I have rediscovered the word ding-dong
Highlighting Nova Scotia publishers in protest of budget cuts, Aether pre-orders, and current reads.
A Newsletter from Joanne Merriam
Days til novel release: 182
Those of you who follow me on Bluesky, IG, or Mastodon know that I post daily(ish) small press book posts or #DSPBposts almost every day. Small presses keep book culture interesting and innovative and this is my way of supporting it.
For most of March, I've been concentrating specifically on Nova Scotia publishers because of the deeply stupid and counterproductive provincial budget cuts to the arts, museums, and heritage (and a whole bunch of other stuff like early childhood education, free bus passes for students, student summer jobs). Every $1 spent on the arts creates $29 in economic activity but our ding-dong of a premier thinks the arts are a luxury we can't afford, unlike the stuff that matters to him, like mining and AI programs and of course his own 29% raise. ¯\_(ツ)_/¯
Anyway support the arts! Buy some of the books I'm spotlighting this month.
News on the novel: you can now order signed copies of Aether and Ego through Bookmark Halifax (if you’re in Canada) or Bookshop (if you’re in the US). It’s a bit weird if you’re in the US: I can’t sign the actual book, since then you’d have to pay much higher shipping rates from Canada and possibly tariffs, so just email me your address letting me know you’d like a bookplate and I’ll send it to you in September, to stick inside the book.
New writing: three erasures in manywor(l)ds: “alienation echo,” “Competing with churches for the imagination of present-day” and “metamorphosis (chrysalis).”

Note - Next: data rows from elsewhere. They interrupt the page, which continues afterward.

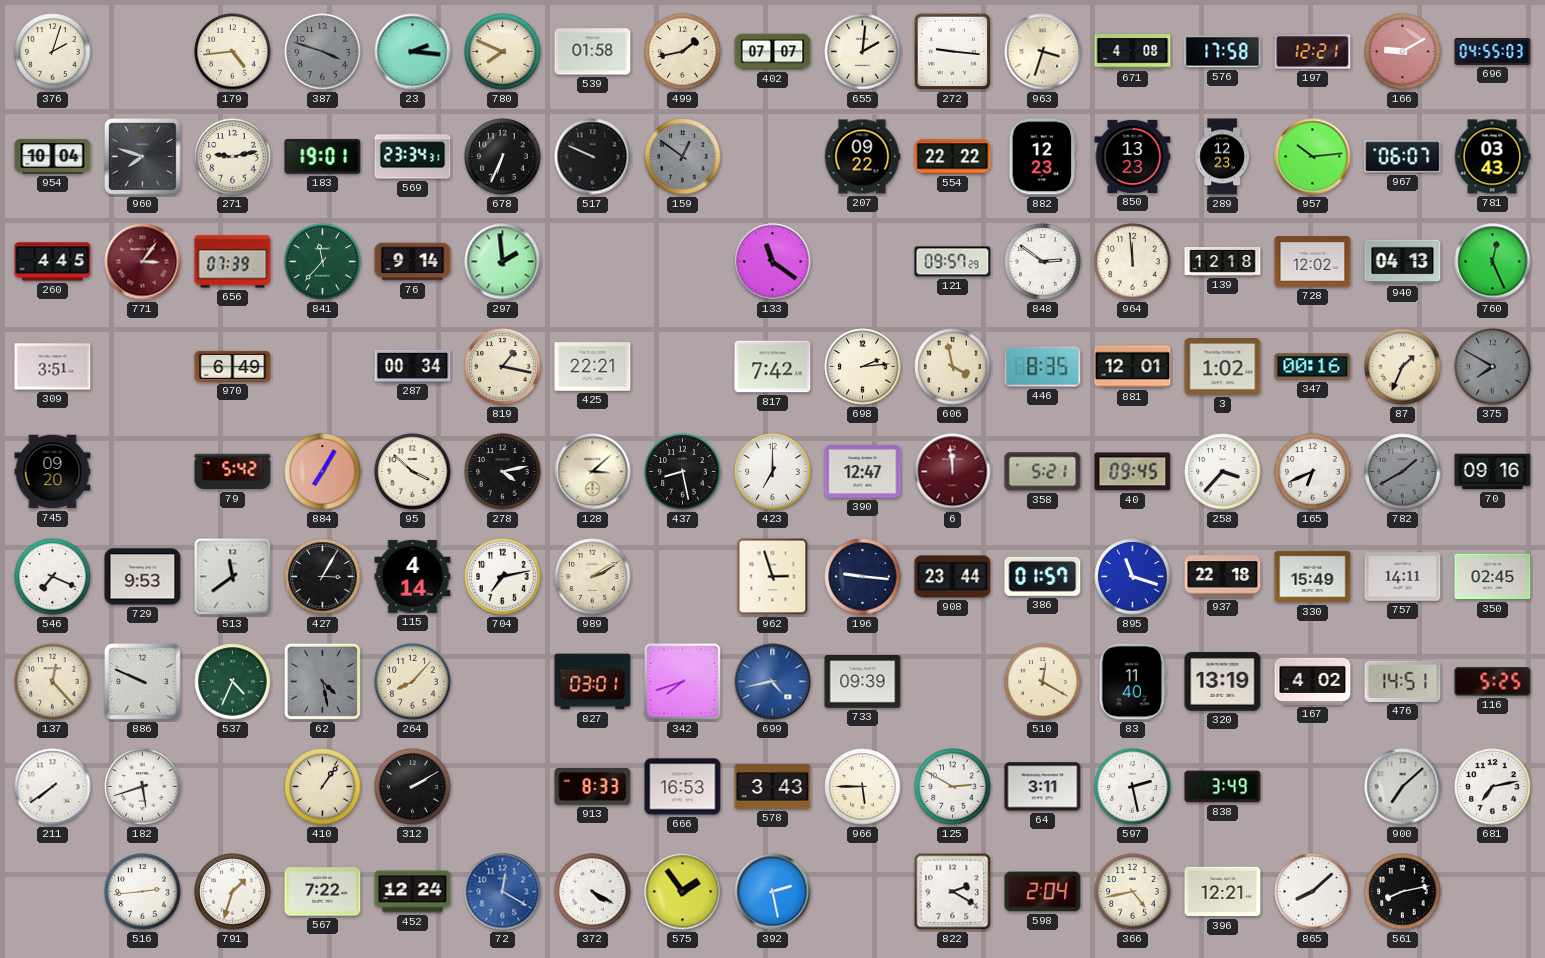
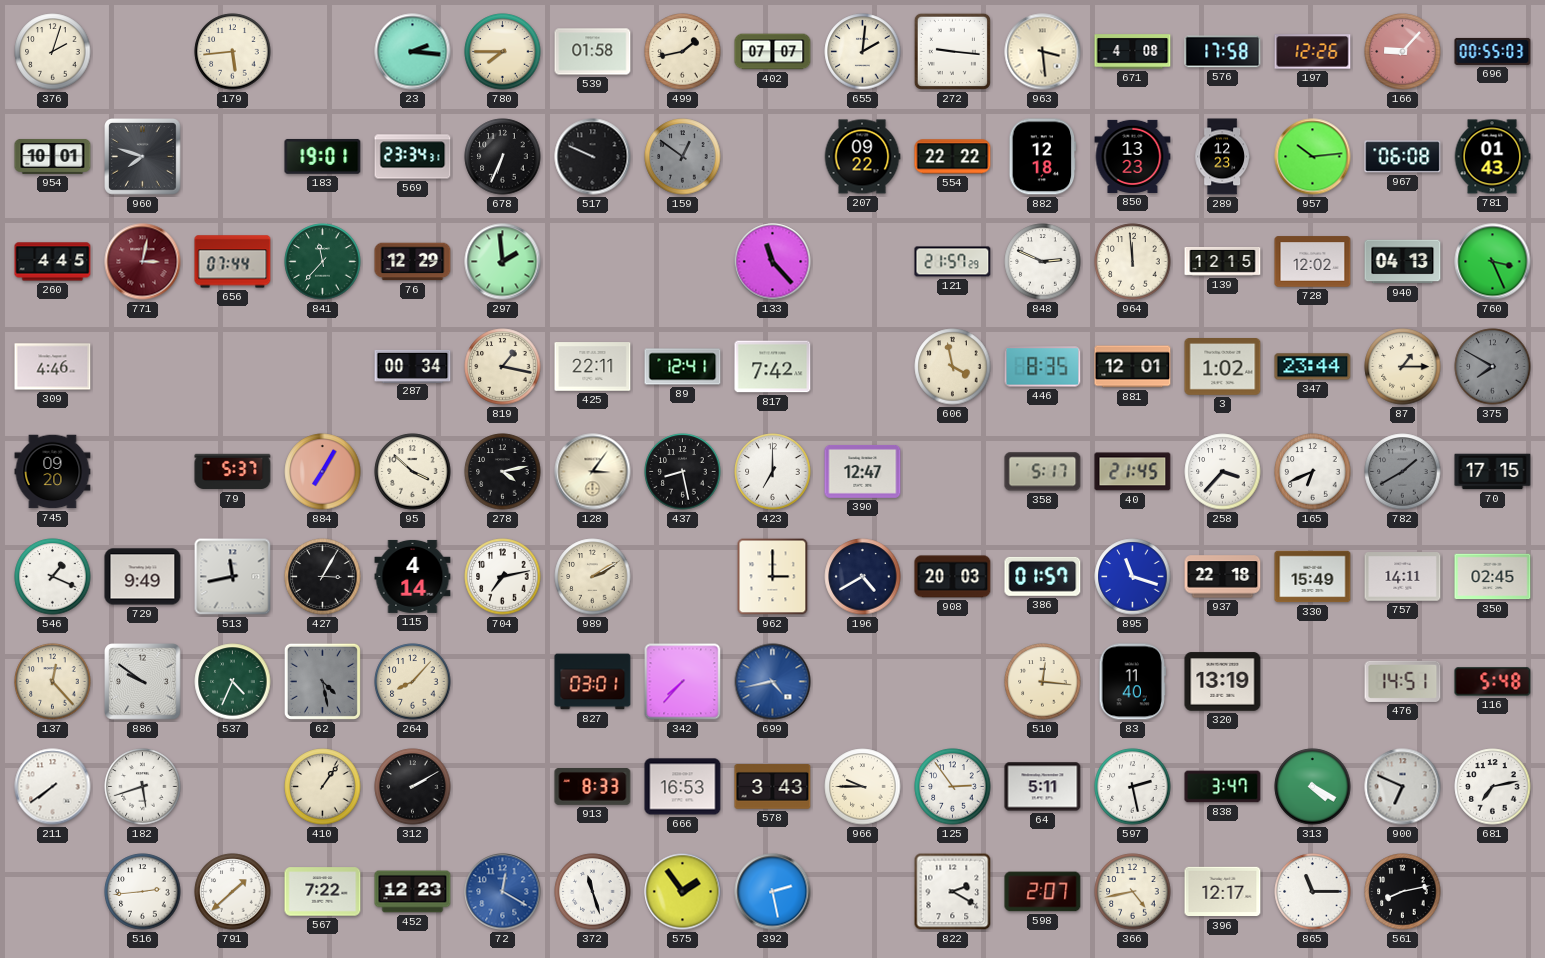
179: 4:44 -> 5:44
387: 3:48 -> none
780: 7:49 -> 7:45
963: 3:33 -> 3:29
197: 12:21 -> 12:26
166: 9:10 -> 9:07
696: 04:55 -> 00:55
954: 10:04 -> 10:01
271: 9:13 -> none
882: 12:23 -> 12:18
967: 06:07 -> 06:08
781: 03:43 -> 01:43
771: 3:06 -> 3:02
656: 07:39 -> 07:44
76: 9:14 -> 12:29
133: 11:21 -> 11:23
121: 09:57 -> 21:57
848: 2:51 -> 2:49
139: 12:18 -> 12:15
760: 12:26 -> 3:26
309: 3:51 -> 4:46
970: 6:49 -> none
425: 22:21 -> 22:11
89: none -> 12:41
698: 2:14 -> none
347: 00:16 -> 23:44
87: 1:34 -> 1:15
79: 5:42 -> 5:37
128: 3:08 -> 3:06
6: 11:59 -> none
358: 5:21 -> 5:17
40: 09:45 -> 21:45
70: 09:16 -> 17:15
546: 7:19 -> 1:19
729: 9:53 -> 9:49
513: 11:39 -> 11:43
962: 2:57 -> 3:00
196: 9:16 -> 4:40
908: 23:44 -> 20:03
886: 9:49 -> 9:51
342: 7:42 -> 7:37
733: 09:39 -> none
510: 12:20 -> 12:16
167: 4:02 -> none
116: 5:25 -> 5:48
966: 5:45 -> 9:45
125: 2:50 -> 2:54
64: 3:11 -> 5:11
838: 3:49 -> 3:47
313: none -> 4:20
900: 7:08 -> 6:49
791: 1:33 -> 1:38
452: 12:24 -> 12:23
372: 4:20 -> 11:27
598: 2:04 -> 2:07
396: 12:21 -> 12:17
865: 8:08 -> 11:15
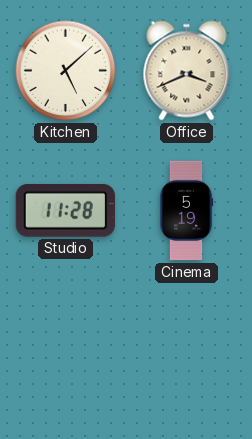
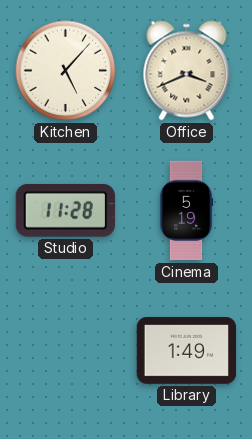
Kitchen: 5:08 -> 5:07
Library: none -> 1:49
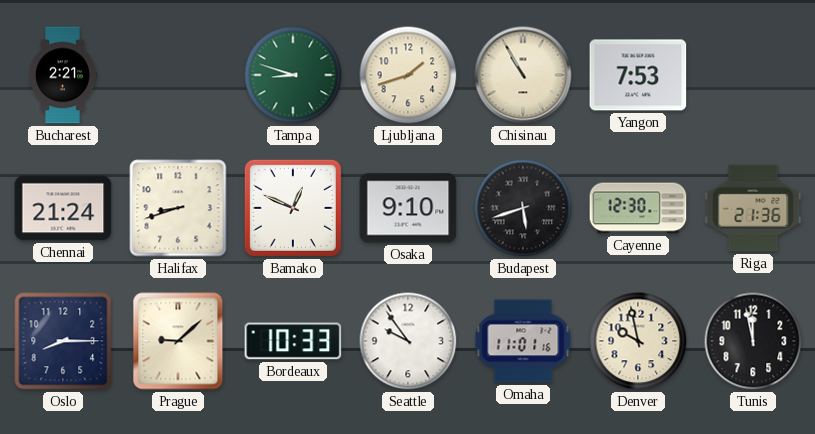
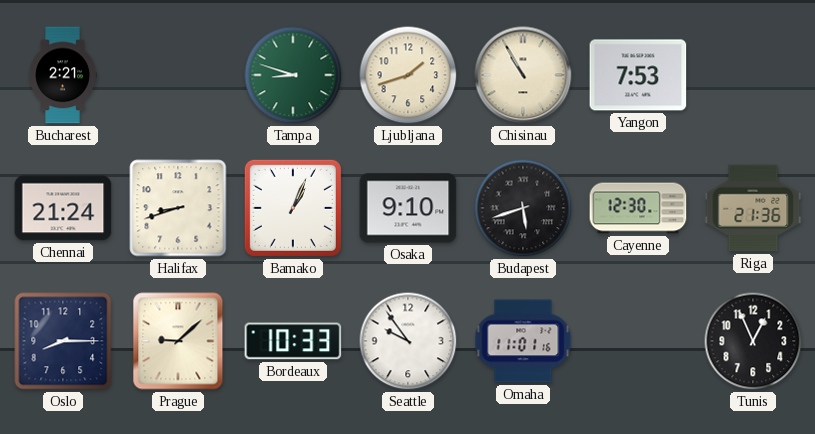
Bamako: 12:49 -> 1:04
Denver: 9:58 -> none
Tunis: 11:58 -> 12:56
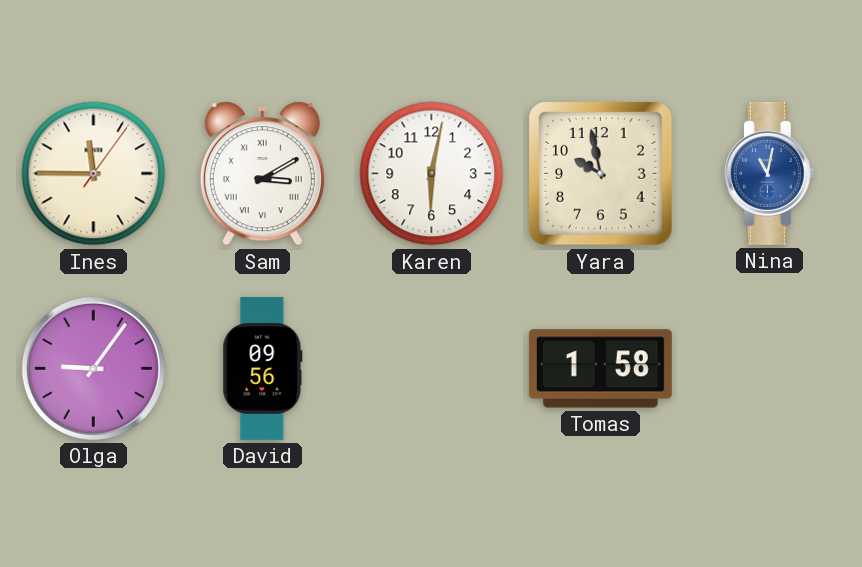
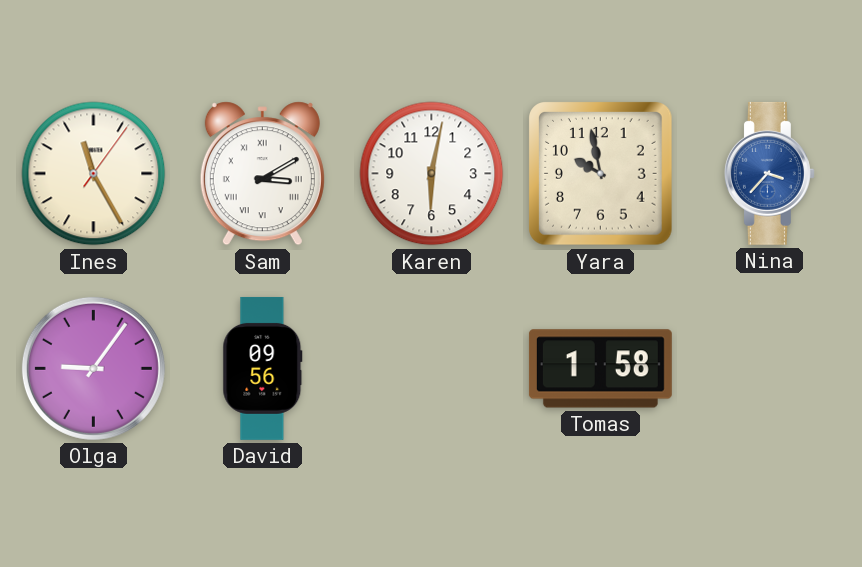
Ines: 11:45 -> 11:25
Nina: 11:02 -> 3:37
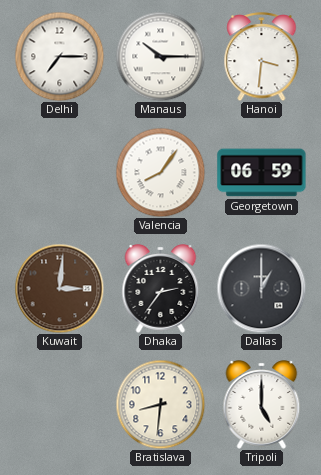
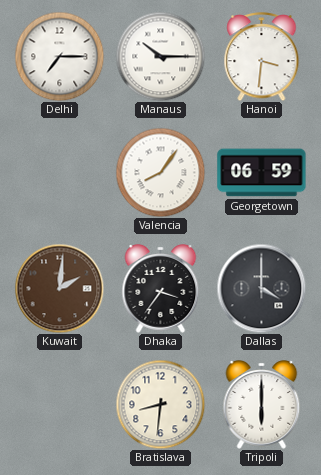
Kuwait: 3:01 -> 2:01
Dhaka: 2:36 -> 3:36
Dallas: 1:00 -> 4:00
Tripoli: 5:00 -> 6:00
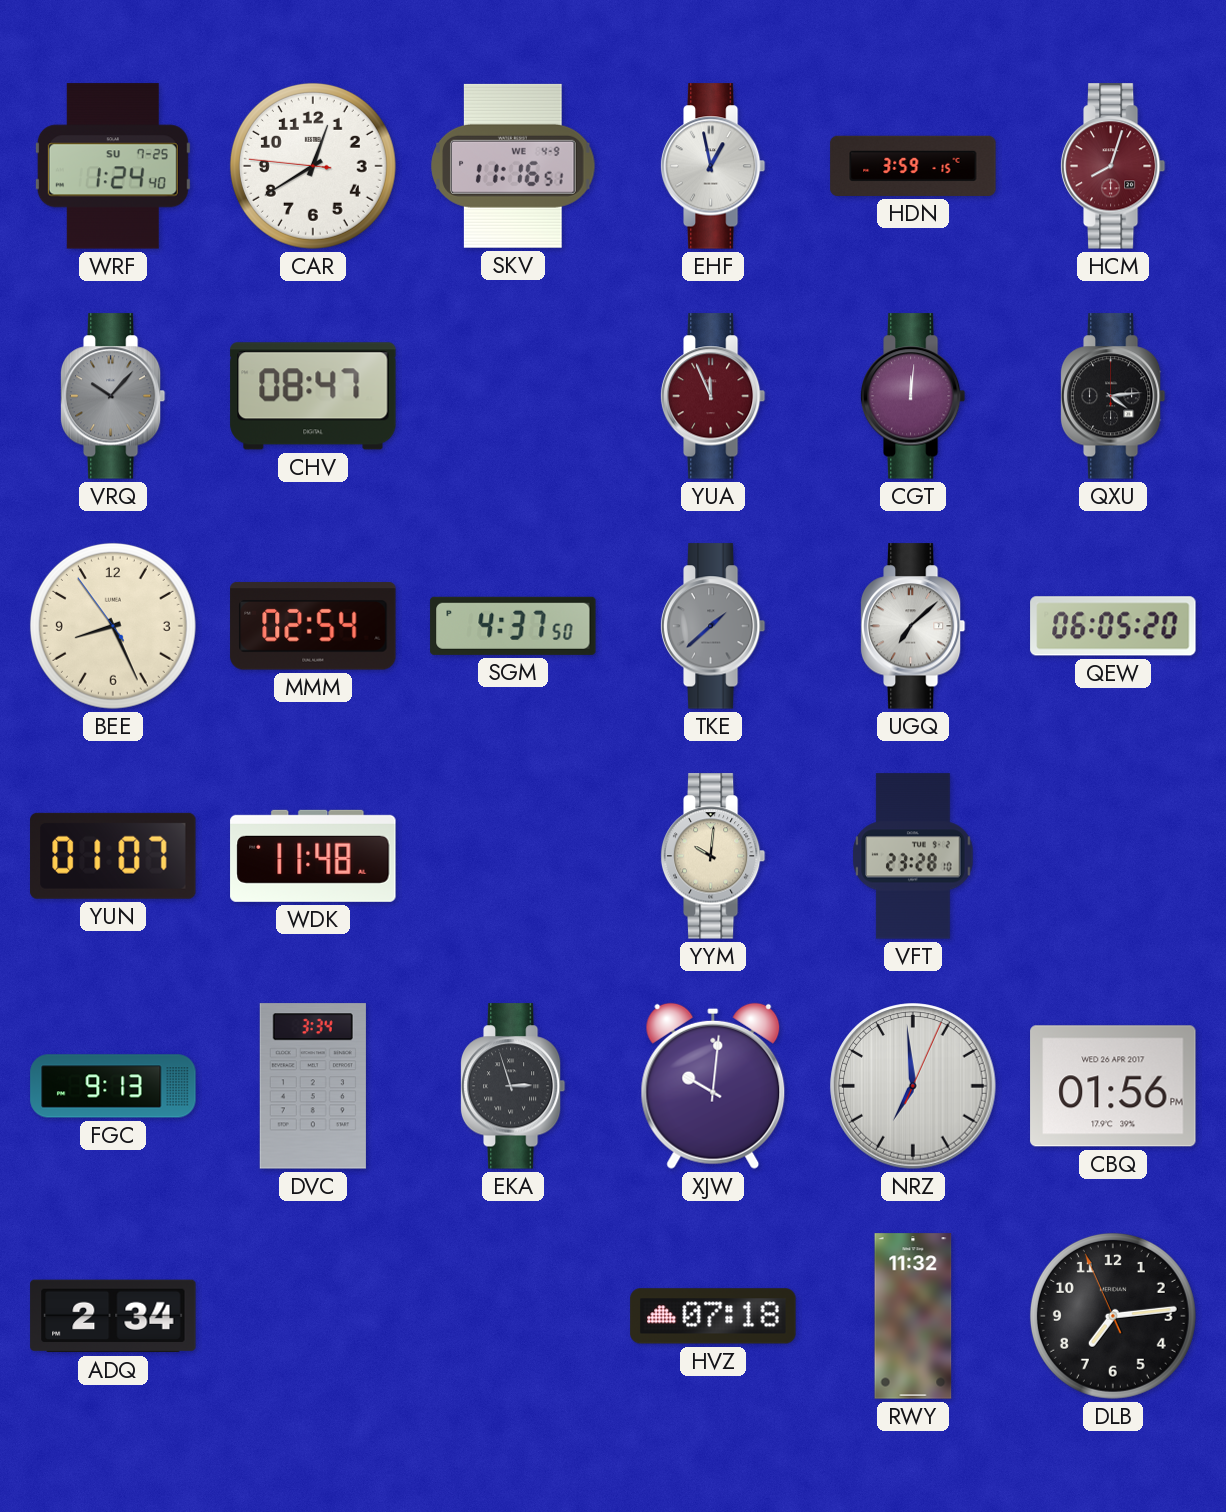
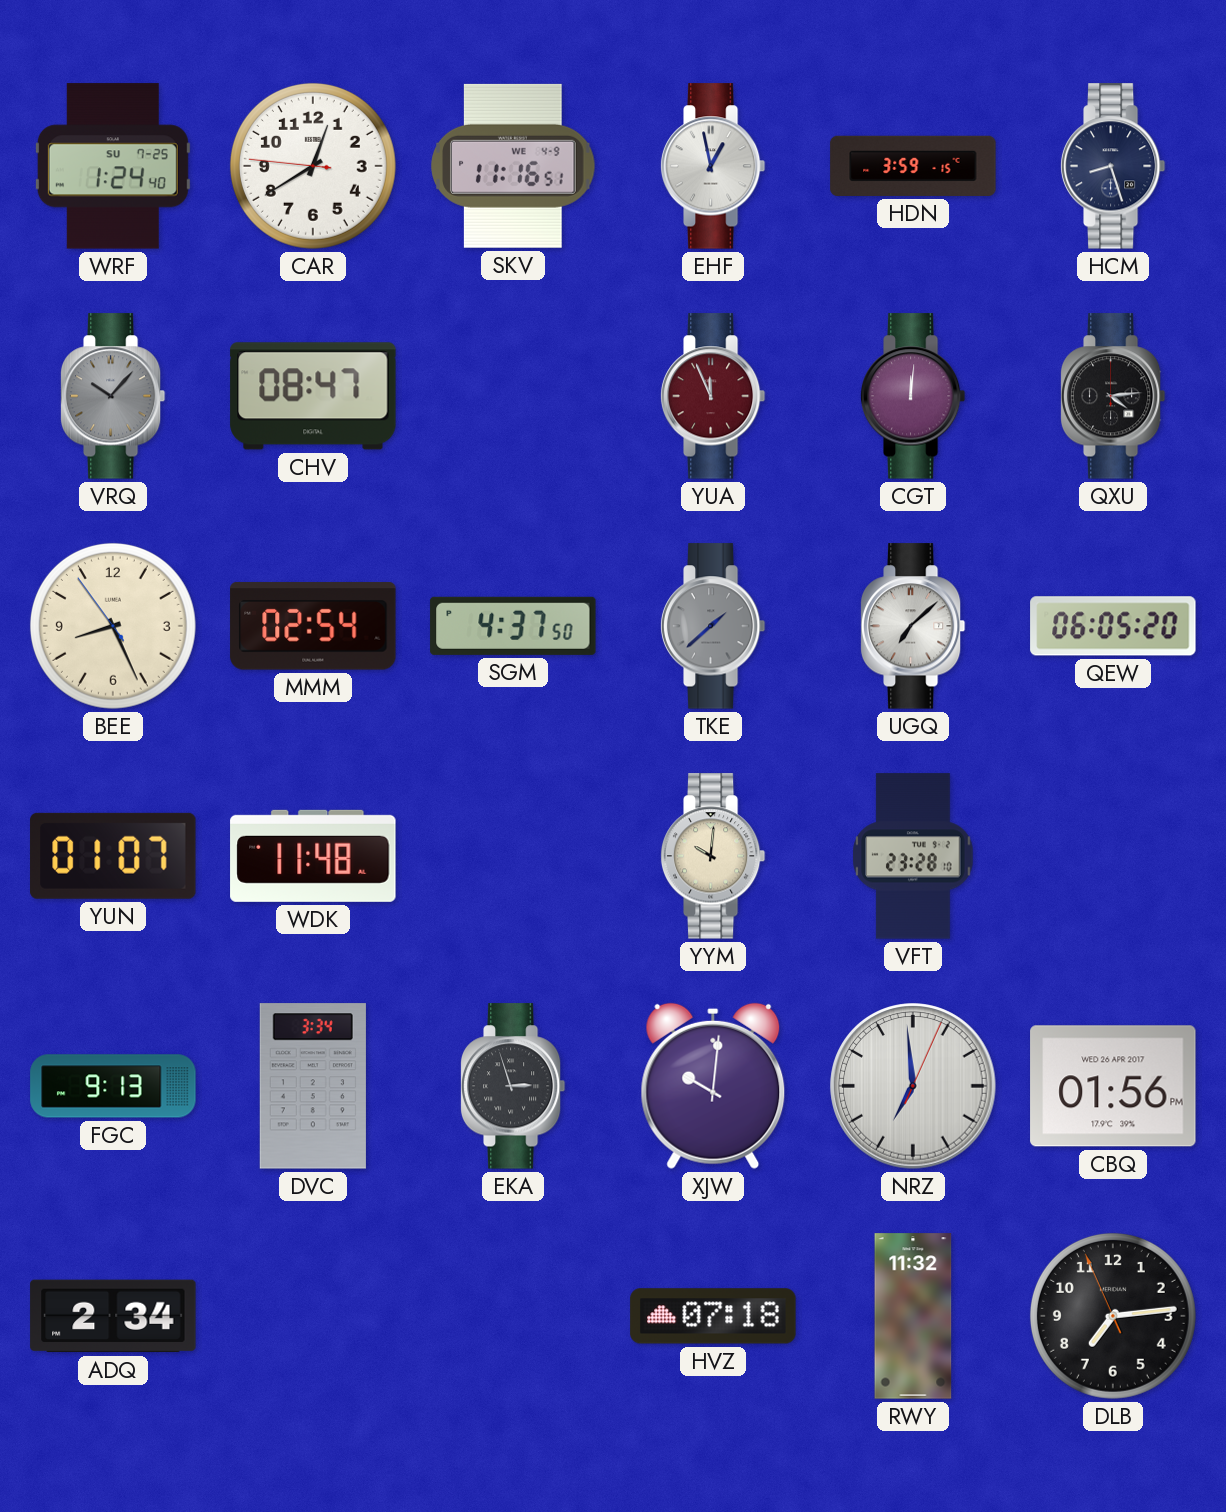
HCM: 8:03 -> 8:27
HCM dial: burgundy -> navy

Currently writing: The less said about the robot Emma I’m struggling to wrap my head around, the better, but I’m also toying with a short story about ripping off my boobs, so I have that going for me.

Currently reading: Alan has gotten me into the Dungeon Crawler Carl novels, which probably everybody on this list has already heard about, so I won’t review them here. I’m also reading Jon Tattrie’s To Leave a Warrior Behind, which is a biography of the sword and soul pioneer Charles R. Saunders, author of Imaro, and very well worth reading if you’re interested in the history of the genre.
For full disclosure, if you buy any of the books linked above from Bookshop, I’ll get a tiny commission, which I promise to spend irresponsibly.